Problem to solve
Look through the lines below and copy each one that includes "this".

Stored entries
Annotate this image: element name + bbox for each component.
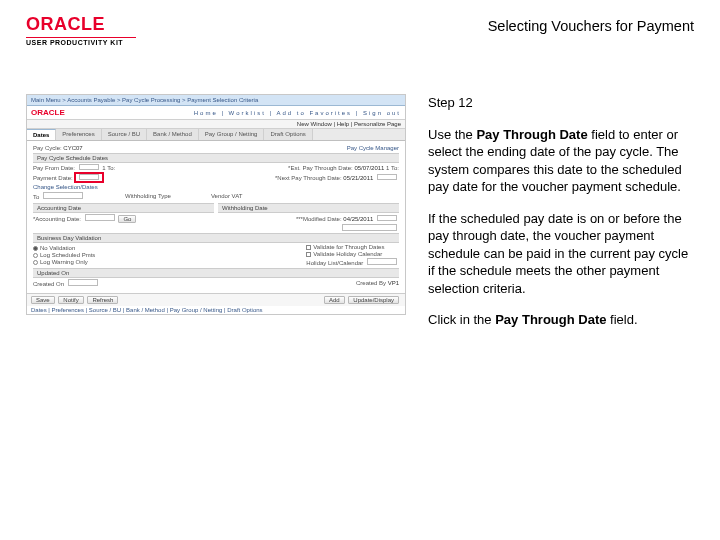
bottom-tab-links[interactable]: Dates | Preferences | Source / BU | Bank… [27, 306, 405, 314]
payment-date-highlight [74, 172, 104, 183]
section-withholding-date: Withholding Date [218, 203, 399, 213]
pay-cycle-value: CYC07 [63, 145, 82, 151]
p1-a: Use the [428, 127, 476, 142]
radio-log-scheduled[interactable] [33, 253, 38, 258]
tab-bank-method[interactable]: Bank / Method [147, 129, 199, 140]
section-schedule-dates: Pay Cycle Schedule Dates [33, 153, 399, 163]
content: Main Menu > Accounts Payable > Pay Cycle… [0, 52, 720, 343]
app-screenshot: Main Menu > Accounts Payable > Pay Cycle… [26, 94, 406, 315]
update-display-button[interactable]: Update/Display [348, 296, 399, 304]
app-topbar: Main Menu > Accounts Payable > Pay Cycle… [27, 95, 405, 106]
to-label-1: 1 [102, 165, 105, 171]
section-updated-on: Updated On [33, 268, 399, 278]
tab-preferences[interactable]: Preferences [56, 129, 101, 140]
pay-from-date-label: Pay From Date: [33, 165, 75, 171]
tab-draft-options[interactable]: Draft Options [264, 129, 312, 140]
instruction-paragraph-3: Click in the Pay Through Date field. [428, 311, 694, 329]
created-by-value: VP1 [388, 280, 399, 286]
add-button[interactable]: Add [324, 296, 345, 304]
to-label-2: To [33, 194, 39, 200]
opt-log-warning: Log Warning Only [40, 259, 88, 265]
header: ORACLE USER PRODUCTIVITY KIT Selecting V… [0, 0, 720, 52]
go-button[interactable]: Go [118, 215, 136, 223]
payment-date-select[interactable] [342, 224, 397, 231]
logo-divider [26, 37, 136, 38]
app-subnav: New Window | Help | Personalize Page [27, 120, 405, 129]
p3-a: Click in the [428, 312, 495, 327]
refresh-button[interactable]: Refresh [87, 296, 118, 304]
to-label-1b: To: [107, 165, 115, 171]
p3-bold: Pay Through Date [495, 312, 606, 327]
next-pay-through-value: 05/21/2011 [343, 175, 373, 181]
instruction-column: Step 12 Use the Pay Through Date field t… [428, 94, 694, 343]
logo-block: ORACLE USER PRODUCTIVITY KIT [26, 14, 136, 46]
payment-date-field[interactable] [79, 174, 99, 180]
created-on-field[interactable] [68, 279, 98, 286]
notify-button[interactable]: Notify [58, 296, 83, 304]
holiday-list-label: Holiday List/Calendar [306, 260, 363, 266]
instruction-paragraph-2: If the scheduled pay date is on or befor… [428, 210, 694, 298]
app-brand: ORACLE [31, 108, 65, 117]
next-pay-through-label: *Next Pay Through Date: [275, 175, 342, 181]
section-accounting-date: Accounting Date [33, 203, 214, 213]
modified-date-spin[interactable] [377, 215, 397, 221]
modified-date-label: ***Modified Date: [296, 216, 342, 222]
pay-from-date-field[interactable] [79, 164, 99, 170]
vendor-vat-label: Vendor VAT [211, 193, 242, 199]
breadcrumb: Main Menu > Accounts Payable > Pay Cycle… [31, 97, 258, 103]
modified-date-value: 04/25/2011 [343, 216, 373, 222]
check-validate-holiday[interactable] [306, 252, 311, 257]
pay-cycle-label: Pay Cycle: [33, 145, 62, 151]
opt-validate-through: Validate for Through Dates [313, 244, 384, 250]
created-on-label: Created On [33, 281, 64, 287]
pay-cycle-manager-link[interactable]: Pay Cycle Manager [347, 145, 399, 151]
save-button[interactable]: Save [31, 296, 55, 304]
app-body: Pay Cycle: CYC07 Pay Cycle Manager Pay C… [27, 141, 405, 291]
accounting-date-label: *Accounting Date: [33, 216, 81, 222]
to-field-a[interactable] [43, 192, 83, 199]
change-selection-link[interactable]: Change Selection/Dates [33, 184, 98, 190]
next-pay-through-spin[interactable] [377, 174, 397, 180]
holiday-list-field[interactable] [367, 258, 397, 265]
screenshot-column: Main Menu > Accounts Payable > Pay Cycle… [26, 94, 406, 343]
opt-validate-holiday: Validate Holiday Calendar [313, 251, 382, 257]
app-top-links: Home | Worklist | Add to Favorites | Sig… [194, 110, 401, 116]
section-business-day-validation: Business Day Validation [33, 233, 399, 243]
radio-log-warning[interactable] [33, 260, 38, 265]
radio-no-validation[interactable] [33, 246, 38, 251]
page-title: Selecting Vouchers for Payment [488, 18, 694, 34]
withholding-type-label: Withholding Type [125, 193, 171, 199]
app-brand-row: ORACLE Home | Worklist | Add to Favorite… [27, 106, 405, 120]
app-button-bar: Save Notify Refresh Add Update/Display [27, 293, 405, 306]
instruction-paragraph-1: Use the Pay Through Date field to enter … [428, 126, 694, 196]
opt-no-validation: No Validation [40, 245, 75, 251]
accounting-date-field[interactable] [85, 214, 115, 221]
tab-strip: Dates Preferences Source / BU Bank / Met… [27, 129, 405, 141]
p3-b: field. [606, 312, 637, 327]
logo-subtitle: USER PRODUCTIVITY KIT [26, 39, 136, 46]
opt-log-scheduled: Log Scheduled Pmts [40, 252, 95, 258]
p1-bold: Pay Through Date [476, 127, 587, 142]
tab-source-bu[interactable]: Source / BU [102, 129, 147, 140]
pt-num: 1 [386, 165, 389, 171]
logo-brand: ORACLE [26, 14, 136, 35]
pt-to: To: [391, 165, 399, 171]
check-validate-through[interactable] [306, 245, 311, 250]
step-label: Step 12 [428, 94, 694, 112]
tab-dates[interactable]: Dates [27, 129, 56, 140]
tab-pay-group[interactable]: Pay Group / Netting [199, 129, 265, 140]
pay-through-date-label: *Est. Pay Through Date: [288, 165, 353, 171]
pay-through-date-value: 05/07/2011 [354, 165, 384, 171]
created-by-label: Created By [356, 280, 386, 286]
payment-date-label: Payment Date: [33, 175, 73, 181]
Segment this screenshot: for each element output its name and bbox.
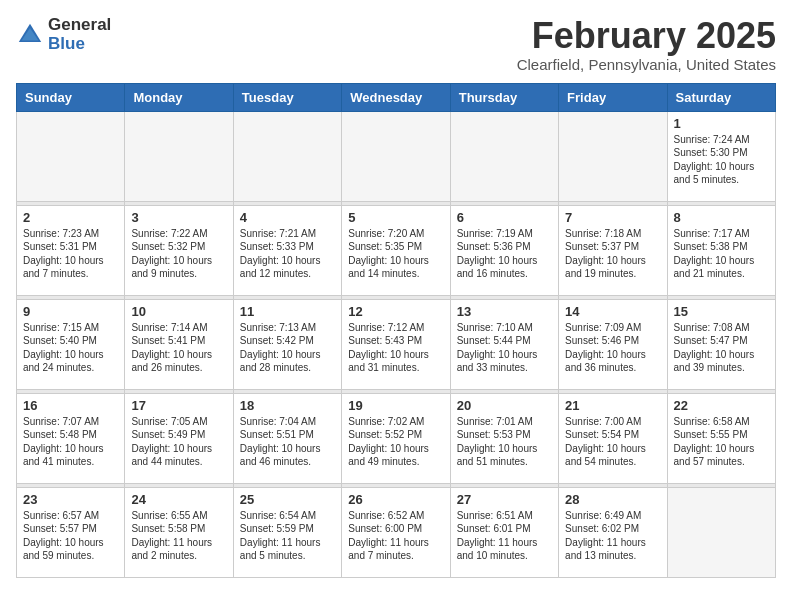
calendar-cell: 14Sunrise: 7:09 AM Sunset: 5:46 PM Dayli… xyxy=(559,299,667,389)
day-number: 21 xyxy=(565,398,660,413)
calendar-cell xyxy=(667,487,775,577)
calendar-cell: 23Sunrise: 6:57 AM Sunset: 5:57 PM Dayli… xyxy=(17,487,125,577)
day-number: 2 xyxy=(23,210,118,225)
day-info: Sunrise: 7:05 AM Sunset: 5:49 PM Dayligh… xyxy=(131,415,226,469)
weekday-header-wednesday: Wednesday xyxy=(342,83,450,111)
day-info: Sunrise: 7:09 AM Sunset: 5:46 PM Dayligh… xyxy=(565,321,660,375)
location-text: Clearfield, Pennsylvania, United States xyxy=(517,56,776,73)
day-info: Sunrise: 7:13 AM Sunset: 5:42 PM Dayligh… xyxy=(240,321,335,375)
day-number: 15 xyxy=(674,304,769,319)
day-info: Sunrise: 7:22 AM Sunset: 5:32 PM Dayligh… xyxy=(131,227,226,281)
calendar-cell: 1Sunrise: 7:24 AM Sunset: 5:30 PM Daylig… xyxy=(667,111,775,201)
day-info: Sunrise: 6:52 AM Sunset: 6:00 PM Dayligh… xyxy=(348,509,443,563)
calendar-cell xyxy=(559,111,667,201)
calendar-cell xyxy=(17,111,125,201)
calendar-cell: 12Sunrise: 7:12 AM Sunset: 5:43 PM Dayli… xyxy=(342,299,450,389)
calendar-cell: 22Sunrise: 6:58 AM Sunset: 5:55 PM Dayli… xyxy=(667,393,775,483)
weekday-header-sunday: Sunday xyxy=(17,83,125,111)
calendar-week-row-5: 23Sunrise: 6:57 AM Sunset: 5:57 PM Dayli… xyxy=(17,487,776,577)
day-info: Sunrise: 7:04 AM Sunset: 5:51 PM Dayligh… xyxy=(240,415,335,469)
day-info: Sunrise: 7:02 AM Sunset: 5:52 PM Dayligh… xyxy=(348,415,443,469)
day-info: Sunrise: 6:49 AM Sunset: 6:02 PM Dayligh… xyxy=(565,509,660,563)
calendar-cell: 20Sunrise: 7:01 AM Sunset: 5:53 PM Dayli… xyxy=(450,393,558,483)
calendar-cell: 11Sunrise: 7:13 AM Sunset: 5:42 PM Dayli… xyxy=(233,299,341,389)
day-info: Sunrise: 7:15 AM Sunset: 5:40 PM Dayligh… xyxy=(23,321,118,375)
weekday-header-friday: Friday xyxy=(559,83,667,111)
day-number: 28 xyxy=(565,492,660,507)
day-info: Sunrise: 6:51 AM Sunset: 6:01 PM Dayligh… xyxy=(457,509,552,563)
logo-general-text: General xyxy=(48,16,111,35)
day-number: 11 xyxy=(240,304,335,319)
day-number: 8 xyxy=(674,210,769,225)
day-info: Sunrise: 6:54 AM Sunset: 5:59 PM Dayligh… xyxy=(240,509,335,563)
calendar-cell: 9Sunrise: 7:15 AM Sunset: 5:40 PM Daylig… xyxy=(17,299,125,389)
day-number: 6 xyxy=(457,210,552,225)
day-number: 12 xyxy=(348,304,443,319)
weekday-header-row: SundayMondayTuesdayWednesdayThursdayFrid… xyxy=(17,83,776,111)
day-info: Sunrise: 7:01 AM Sunset: 5:53 PM Dayligh… xyxy=(457,415,552,469)
logo-blue-text: Blue xyxy=(48,35,111,54)
day-info: Sunrise: 7:21 AM Sunset: 5:33 PM Dayligh… xyxy=(240,227,335,281)
day-info: Sunrise: 7:17 AM Sunset: 5:38 PM Dayligh… xyxy=(674,227,769,281)
calendar-cell: 28Sunrise: 6:49 AM Sunset: 6:02 PM Dayli… xyxy=(559,487,667,577)
day-info: Sunrise: 7:10 AM Sunset: 5:44 PM Dayligh… xyxy=(457,321,552,375)
day-number: 14 xyxy=(565,304,660,319)
calendar-cell: 13Sunrise: 7:10 AM Sunset: 5:44 PM Dayli… xyxy=(450,299,558,389)
calendar-cell: 16Sunrise: 7:07 AM Sunset: 5:48 PM Dayli… xyxy=(17,393,125,483)
day-number: 1 xyxy=(674,116,769,131)
calendar-cell: 8Sunrise: 7:17 AM Sunset: 5:38 PM Daylig… xyxy=(667,205,775,295)
calendar-cell xyxy=(233,111,341,201)
calendar-table: SundayMondayTuesdayWednesdayThursdayFrid… xyxy=(16,83,776,578)
calendar-week-row-3: 9Sunrise: 7:15 AM Sunset: 5:40 PM Daylig… xyxy=(17,299,776,389)
calendar-cell xyxy=(125,111,233,201)
day-info: Sunrise: 7:23 AM Sunset: 5:31 PM Dayligh… xyxy=(23,227,118,281)
calendar-cell: 10Sunrise: 7:14 AM Sunset: 5:41 PM Dayli… xyxy=(125,299,233,389)
calendar-cell: 25Sunrise: 6:54 AM Sunset: 5:59 PM Dayli… xyxy=(233,487,341,577)
day-info: Sunrise: 7:19 AM Sunset: 5:36 PM Dayligh… xyxy=(457,227,552,281)
day-number: 26 xyxy=(348,492,443,507)
page-header: General Blue February 2025 Clearfield, P… xyxy=(16,16,776,73)
day-number: 25 xyxy=(240,492,335,507)
day-number: 13 xyxy=(457,304,552,319)
calendar-week-row-4: 16Sunrise: 7:07 AM Sunset: 5:48 PM Dayli… xyxy=(17,393,776,483)
title-block: February 2025 Clearfield, Pennsylvania, … xyxy=(517,16,776,73)
day-number: 23 xyxy=(23,492,118,507)
calendar-cell: 15Sunrise: 7:08 AM Sunset: 5:47 PM Dayli… xyxy=(667,299,775,389)
logo-text: General Blue xyxy=(48,16,111,53)
weekday-header-monday: Monday xyxy=(125,83,233,111)
weekday-header-tuesday: Tuesday xyxy=(233,83,341,111)
day-info: Sunrise: 6:57 AM Sunset: 5:57 PM Dayligh… xyxy=(23,509,118,563)
calendar-cell: 26Sunrise: 6:52 AM Sunset: 6:00 PM Dayli… xyxy=(342,487,450,577)
calendar-cell: 21Sunrise: 7:00 AM Sunset: 5:54 PM Dayli… xyxy=(559,393,667,483)
day-info: Sunrise: 7:20 AM Sunset: 5:35 PM Dayligh… xyxy=(348,227,443,281)
day-number: 20 xyxy=(457,398,552,413)
day-number: 10 xyxy=(131,304,226,319)
day-info: Sunrise: 7:18 AM Sunset: 5:37 PM Dayligh… xyxy=(565,227,660,281)
day-number: 3 xyxy=(131,210,226,225)
calendar-cell xyxy=(342,111,450,201)
day-number: 16 xyxy=(23,398,118,413)
day-info: Sunrise: 6:55 AM Sunset: 5:58 PM Dayligh… xyxy=(131,509,226,563)
day-number: 18 xyxy=(240,398,335,413)
calendar-cell: 4Sunrise: 7:21 AM Sunset: 5:33 PM Daylig… xyxy=(233,205,341,295)
weekday-header-saturday: Saturday xyxy=(667,83,775,111)
day-number: 7 xyxy=(565,210,660,225)
day-info: Sunrise: 7:24 AM Sunset: 5:30 PM Dayligh… xyxy=(674,133,769,187)
calendar-cell: 27Sunrise: 6:51 AM Sunset: 6:01 PM Dayli… xyxy=(450,487,558,577)
day-info: Sunrise: 7:00 AM Sunset: 5:54 PM Dayligh… xyxy=(565,415,660,469)
logo: General Blue xyxy=(16,16,111,53)
day-info: Sunrise: 7:12 AM Sunset: 5:43 PM Dayligh… xyxy=(348,321,443,375)
calendar-cell: 3Sunrise: 7:22 AM Sunset: 5:32 PM Daylig… xyxy=(125,205,233,295)
day-number: 5 xyxy=(348,210,443,225)
calendar-week-row-2: 2Sunrise: 7:23 AM Sunset: 5:31 PM Daylig… xyxy=(17,205,776,295)
day-info: Sunrise: 7:07 AM Sunset: 5:48 PM Dayligh… xyxy=(23,415,118,469)
day-number: 17 xyxy=(131,398,226,413)
calendar-week-row-1: 1Sunrise: 7:24 AM Sunset: 5:30 PM Daylig… xyxy=(17,111,776,201)
day-number: 4 xyxy=(240,210,335,225)
calendar-cell: 18Sunrise: 7:04 AM Sunset: 5:51 PM Dayli… xyxy=(233,393,341,483)
calendar-cell: 19Sunrise: 7:02 AM Sunset: 5:52 PM Dayli… xyxy=(342,393,450,483)
calendar-cell: 17Sunrise: 7:05 AM Sunset: 5:49 PM Dayli… xyxy=(125,393,233,483)
calendar-cell: 7Sunrise: 7:18 AM Sunset: 5:37 PM Daylig… xyxy=(559,205,667,295)
calendar-cell: 2Sunrise: 7:23 AM Sunset: 5:31 PM Daylig… xyxy=(17,205,125,295)
day-info: Sunrise: 7:08 AM Sunset: 5:47 PM Dayligh… xyxy=(674,321,769,375)
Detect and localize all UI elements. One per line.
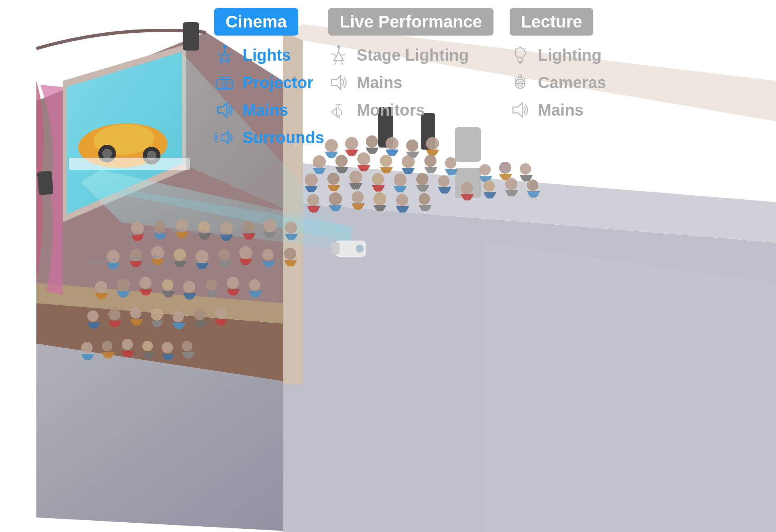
- lecture-mains-label: Mains: [538, 101, 584, 119]
- svg-line-123: [221, 61, 223, 65]
- svg-rect-131: [229, 81, 231, 84]
- svg-marker-138: [334, 52, 344, 61]
- svg-point-45: [402, 155, 415, 168]
- svg-point-143: [337, 45, 340, 48]
- svg-point-77: [284, 248, 296, 260]
- svg-line-152: [515, 48, 515, 49]
- svg-point-53: [416, 173, 428, 185]
- svg-point-54: [438, 175, 449, 187]
- svg-line-126: [228, 54, 232, 55]
- cinema-lights-row[interactable]: Lights: [214, 43, 324, 67]
- svg-point-75: [239, 246, 252, 259]
- svg-point-88: [130, 307, 141, 319]
- live-performance-column: Live Performance Stage Lighting: [328, 8, 493, 146]
- svg-point-117: [461, 182, 473, 194]
- svg-point-47: [445, 157, 456, 169]
- svg-point-46: [424, 155, 436, 167]
- svg-line-141: [332, 54, 336, 55]
- lecture-cameras-row[interactable]: Cameras: [510, 70, 615, 95]
- lecture-items: Lighting Cameras: [510, 43, 615, 122]
- svg-rect-13: [37, 171, 54, 195]
- stage-light-gray-icon: [328, 44, 349, 65]
- svg-point-65: [352, 191, 364, 203]
- lecture-speaker-gray-icon: [510, 99, 531, 120]
- lecture-lighting-label: Lighting: [538, 46, 602, 64]
- svg-point-83: [206, 279, 217, 291]
- svg-point-90: [173, 311, 184, 322]
- svg-marker-113: [485, 243, 776, 532]
- svg-point-62: [285, 222, 297, 234]
- svg-point-119: [505, 178, 517, 190]
- camera-gray-icon: [510, 72, 531, 93]
- monitor-gray-icon: [328, 99, 349, 120]
- live-mains-label: Mains: [356, 74, 402, 92]
- svg-point-84: [227, 277, 239, 289]
- cinema-surrounds-row[interactable]: Surrounds: [214, 125, 324, 150]
- svg-line-153: [525, 48, 525, 49]
- live-performance-items: Stage Lighting Mains: [328, 43, 493, 122]
- cinema-surrounds-label: Surrounds: [242, 129, 324, 147]
- surround-speaker-icon: [214, 127, 235, 148]
- svg-point-93: [81, 342, 93, 353]
- bulb-gray-icon: [510, 44, 531, 65]
- svg-rect-107: [125, 257, 139, 260]
- svg-point-96: [142, 341, 153, 351]
- svg-point-82: [183, 281, 195, 293]
- cinema-items: Lights Projector: [214, 43, 324, 150]
- svg-marker-144: [332, 75, 341, 89]
- lecture-tab[interactable]: Lecture: [510, 8, 594, 36]
- svg-point-44: [380, 155, 392, 167]
- svg-point-73: [196, 250, 209, 263]
- svg-point-43: [357, 152, 370, 165]
- live-monitors-row[interactable]: Monitors: [328, 98, 493, 122]
- svg-point-64: [329, 192, 342, 205]
- svg-rect-11: [69, 158, 190, 170]
- live-mains-row[interactable]: Mains: [328, 70, 493, 95]
- svg-point-48: [305, 173, 318, 186]
- lecture-lighting-row[interactable]: Lighting: [510, 43, 615, 67]
- svg-point-85: [249, 279, 260, 291]
- lecture-cameras-label: Cameras: [538, 74, 606, 92]
- svg-point-120: [527, 179, 538, 191]
- svg-rect-15: [183, 22, 199, 51]
- svg-point-130: [223, 82, 226, 86]
- cinema-mains-label: Mains: [242, 101, 288, 119]
- svg-point-91: [194, 309, 205, 320]
- svg-point-51: [372, 173, 384, 185]
- category-panel: Cinema Lights: [198, 0, 776, 154]
- svg-rect-105: [89, 261, 102, 264]
- svg-rect-99: [125, 232, 139, 236]
- svg-point-94: [102, 341, 112, 351]
- svg-marker-122: [220, 52, 230, 61]
- svg-point-80: [139, 277, 152, 289]
- svg-point-89: [151, 308, 163, 321]
- live-monitors-label: Monitors: [356, 101, 425, 119]
- svg-point-98: [182, 341, 192, 351]
- svg-point-68: [419, 193, 430, 205]
- cinema-lights-label: Lights: [242, 46, 291, 64]
- svg-point-95: [122, 339, 133, 350]
- cinema-projector-row[interactable]: Projector: [214, 70, 324, 95]
- svg-point-49: [327, 173, 340, 185]
- svg-point-63: [307, 194, 319, 206]
- svg-point-25: [356, 245, 364, 253]
- live-performance-tab[interactable]: Live Performance: [328, 8, 493, 36]
- live-stage-lighting-label: Stage Lighting: [356, 46, 469, 64]
- svg-rect-100: [148, 230, 162, 234]
- cinema-projector-label: Projector: [242, 74, 314, 92]
- live-stage-lighting-row[interactable]: Stage Lighting: [328, 43, 493, 67]
- svg-point-97: [162, 342, 173, 353]
- svg-point-118: [483, 180, 495, 192]
- svg-point-92: [215, 307, 227, 319]
- svg-point-147: [515, 48, 525, 58]
- svg-point-79: [117, 279, 130, 291]
- svg-point-72: [174, 249, 186, 261]
- svg-point-158: [519, 76, 521, 77]
- svg-point-66: [373, 192, 386, 205]
- cinema-tab[interactable]: Cinema: [214, 8, 298, 36]
- svg-point-78: [95, 281, 107, 293]
- projector-icon: [214, 72, 235, 93]
- svg-rect-102: [192, 230, 206, 234]
- cinema-mains-row[interactable]: Mains: [214, 98, 324, 122]
- lecture-mains-row[interactable]: Mains: [510, 98, 615, 122]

Exercise result
Annotate this image: element name + bbox for each component.
Segment this screenshot: for each element output its name and bbox.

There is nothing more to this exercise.